Repeat exactly, and only, the lines from the one holding "Denise Richards" through the last line of the records below.

----------------------------------------

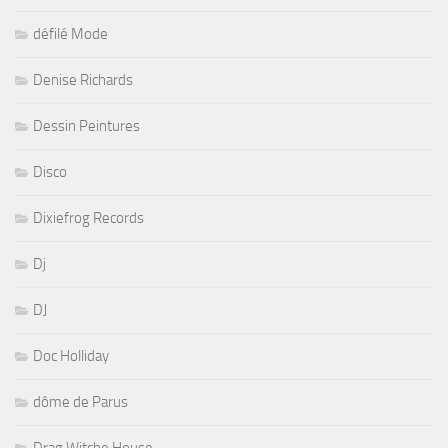
défilé Mode
Denise Richards
Dessin Peintures
Disco
Dixiefrog Records
Dj
DJ
Doc Holliday
dôme de Parus
Drag Witche House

----------------------------------------

#### Exercise result
Denise Richards
Dessin Peintures
Disco
Dixiefrog Records
Dj
DJ
Doc Holliday
dôme de Parus
Drag Witche House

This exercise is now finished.